EXERCISE DIRECTIONS:
Among the entries below, take the line with "de un blog." and the line with "orgánico en Google con contenidos", and output them and every line between them exactly, with nothing else.

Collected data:
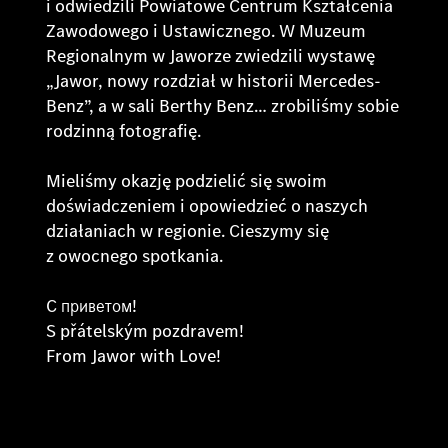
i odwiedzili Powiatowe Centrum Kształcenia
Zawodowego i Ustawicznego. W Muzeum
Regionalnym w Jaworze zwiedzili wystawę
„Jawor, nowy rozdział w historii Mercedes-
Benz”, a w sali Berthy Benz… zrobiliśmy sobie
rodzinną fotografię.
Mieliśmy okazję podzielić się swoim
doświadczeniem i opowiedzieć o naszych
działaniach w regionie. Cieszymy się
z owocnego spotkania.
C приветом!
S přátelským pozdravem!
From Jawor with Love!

==

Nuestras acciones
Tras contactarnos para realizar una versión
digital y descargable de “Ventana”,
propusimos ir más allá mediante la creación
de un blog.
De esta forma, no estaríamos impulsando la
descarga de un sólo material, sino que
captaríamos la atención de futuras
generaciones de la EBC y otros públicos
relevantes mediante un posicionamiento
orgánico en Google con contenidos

TASK OUTPUT:
de un blog.
De esta forma, no estaríamos impulsando la
descarga de un sólo material, sino que
captaríamos la atención de futuras
generaciones de la EBC y otros públicos
relevantes mediante un posicionamiento
orgánico en Google con contenidos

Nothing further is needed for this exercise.